_Supplied material_.
************

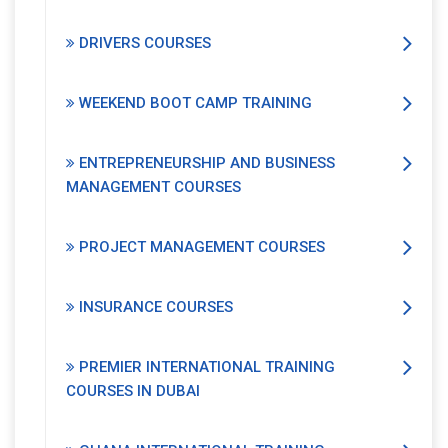
DRIVERS COURSES
WEEKEND BOOT CAMP TRAINING
ENTREPRENEURSHIP AND BUSINESS
MANAGEMENT COURSES
PROJECT MANAGEMENT COURSES
INSURANCE COURSES
PREMIER INTERNATIONAL TRAINING
COURSES IN DUBAI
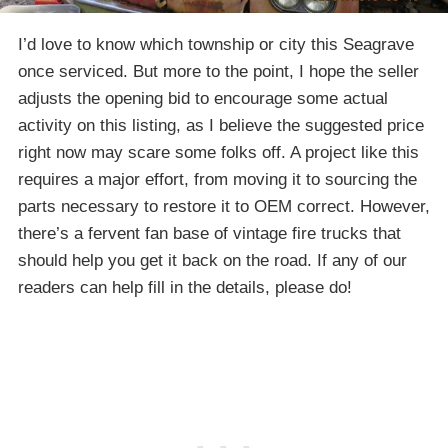
I’d love to know which township or city this Seagrave
once serviced. But more to the point, I hope the seller
adjusts the opening bid to encourage some actual
activity on this listing, as I believe the suggested price
right now may scare some folks off. A project like this
requires a major effort, from moving it to sourcing the
parts necessary to restore it to OEM correct. However,
there’s a fervent fan base of vintage fire trucks that
should help you get it back on the road. If any of our
readers can help fill in the details, please do!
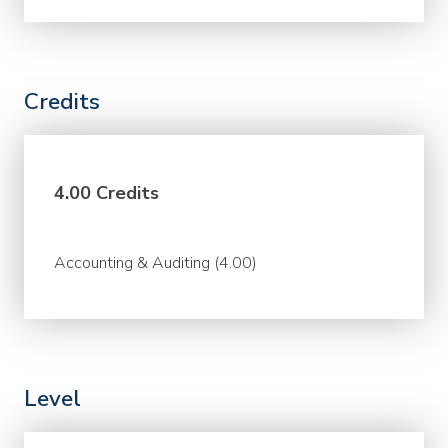
Credits
4.00 Credits
Accounting & Auditing (4.00)
Level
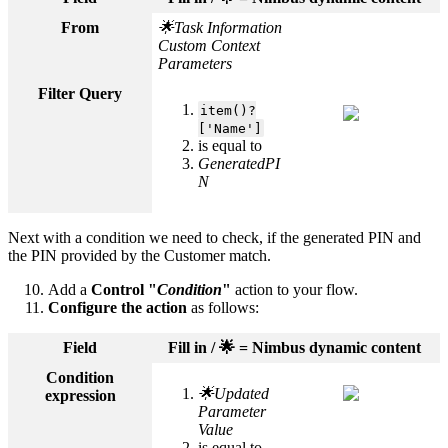
From
🌟Task Information
Custom Context
Parameters
Filter Query
item()?
['Name']
is equal to
GeneratedPI
N
Next with a condition we need to check, if the generated PIN and
the PIN provided by the Customer match.
Add a
Control "
Condition
"
action to your flow.
Configure the action
as follows:
Field
Fill in / 🌟 = Nimbus dynamic content
Condition
🌟Updated
expression
Parameter
Value
is equal to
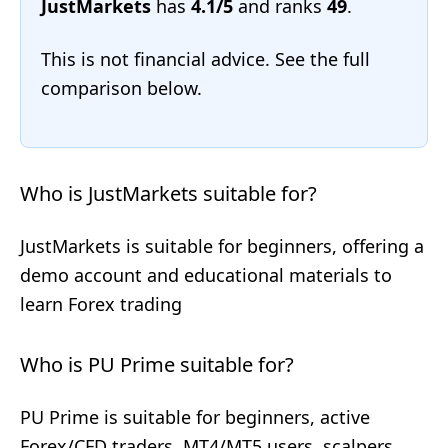
JustMarkets
has
4.1/5
and ranks
49
.
This is not financial advice. See the full
comparison below.
Who is JustMarkets suitable for?
JustMarkets is suitable for beginners, offering a
demo account and educational materials to
learn Forex trading
Who is PU Prime suitable for?
PU Prime is suitable for beginners, active
Forex/CFD traders, MT4/MT5 users, scalpers,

************

_Work request_.
Range to print from the listing above: from the line with "ENTREPRENEURSHIP AND BUSINESS" up to and including the line with "activity on this". Please print those lines exactly, with no pictures and nothing more.

_Answer section_.
ENTREPRENEURSHIP AND BUSINESS
MANAGEMENT COURSES
PROJECT MANAGEMENT COURSES
INSURANCE COURSES
PREMIER INTERNATIONAL TRAINING
COURSES IN DUBAI
I’d love to know which township or city this Seagrave
once serviced. But more to the point, I hope the seller
adjusts the opening bid to encourage some actual
activity on this listing, as I believe the suggested price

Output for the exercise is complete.